With the help of a grant from the Ms. Foundation, the NWMN also became a clearinghouse for women's health information, and continues to provide women with objective health information from a feminist viewpoint.

The NWHN petitioned the FDA in August, 2006 to cease sales of estrogen testosterone combination treatments.

The NWHN Board of Directors included Susan F. Wood, who served as Assistant Commissioner for Women's Health and Director of the Food and Drug Administration (FDA) Office of Women's Health (OWH) from November 2000 through August 2005, when she resigned on principle due to the continued delay of approval of the emergency contraceptive, Plan B.

In 2013, the NWHN joined the All*Above All campaign to lobby for Congress to repeal federal and state restrictions on abortion care coverage.

In 2015, the NWHN began fiscal sponsorship of Plan C, a non-profit organization and campaign for access to medical abortion.

==Values==
- There is worth in women's personal accounts of their experiences, and health policy should echo women's diverse experiences.
- The normal changes that women experience over their lifetimes should not be over treated.
- Every woman should have access to quality health care.
- Information given to women to direct their health decisions should be motivated by evidence rather than profit.
- Government has the responsibility to provide for the health and welfare of all people.
- Scientific analysis that takes into account systems of oppression and power is valuable to all.
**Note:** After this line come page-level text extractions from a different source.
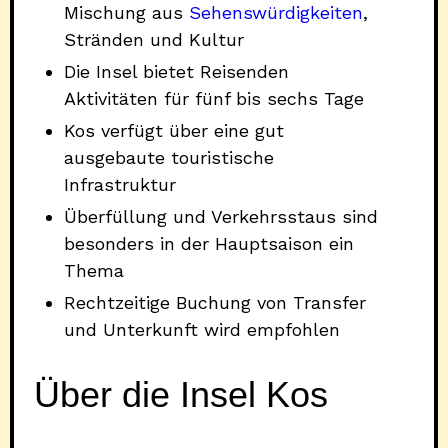
Mischung aus
Sehenswürdigkeiten
,
Stränden und Kultur
Die Insel bietet Reisenden
Aktivitäten für fünf bis sechs Tage
Kos verfügt über eine gut
ausgebaute touristische
Infrastruktur
Überfüllung und Verkehrsstaus sind
besonders in der Hauptsaison ein
Thema
Rechtzeitige Buchung von Transfer
und Unterkunft wird empfohlen
Über die Insel Kos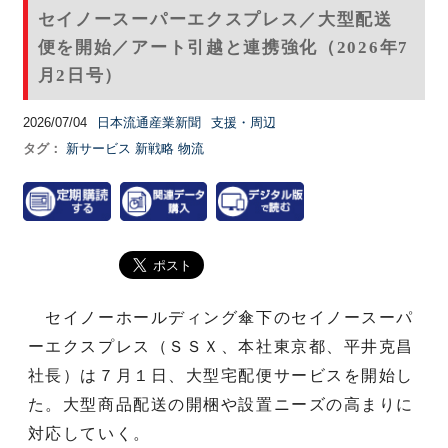
セイノースーパーエクスプレス／大型配送
便を開始／アート引越と連携強化（2026年7
月2日号）
2026/07/04
日本流通産業新聞
支援・周辺
タグ：
新サービス
新戦略
物流
セイノーホールディング傘下のセイノースーパ
ーエクスプレス（ＳＳＸ、本社東京都、平井克昌
社長）は７月１日、大型宅配便サービスを開始し
た。大型商品配送の開梱や設置ニーズの高まりに
対応していく。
==Raising Women's Voices==
The National Women's Health Network helped found Raising Women's Voices, a national initiative that advocates affordable healthcare for everyone. Raising Women's Voices wants to ensure the national discourse on healthcare reform takes the needs of women into account. Other founding members include Mergerwatch and the Avery Institute for Social Change. Raising Women's Voices includes a list of 26 principles including:

- High quality health care for all.
- Ensure provision of the full range of reproductive and women's health services. Such services should include, but are not limited to, maternity care, pre- and post-natal care, contraception, abortion, treatment and prevention of sexually transmitted infections, and fertility treatment;
- Include comprehensive dental care for both children and adults.
- Actively address and work to eliminate racial, ethnic, gender and class disparities in health care access, as well as disparities due to immigration status, disabilities and sexual or gender identity.

==Publications==

===Fact sheets and position papers===
The NWHN published independently researched fact sheets and position papers on a variety of women's health topics including breast cancer, endometriosis, cervical cancer, fibroids, menopause and hormonal therapy, mammograms, abortion, and hysterectomy. Every publication is from an objective, feminist perspective without endorsing any specific treatment plan or method.

===The Women's Health Activist===
The National Women's Health Network published a bimonthly newsletter, The Women's Health Activist. The Women's Health Activist has been in circulation since 1976, but was known as the Network News up until 2001. The newsletter included articles by NWHN board members, staff members, and contributors from diverse organizations and institutions. Contributors included the National Asian Pacific American Women's Forum, Georgetown University, the National Latina Institute for Reproductive Health, PharmedOut, and SisterLove, Inc.

Content consisted of independently researched articles on current events, health policy, awareness campaigns, informational topics, and medical updates. Articles in the Women's Health Activist spoke out against many government actions including the FDA's re-approval of silicone gel breast implants.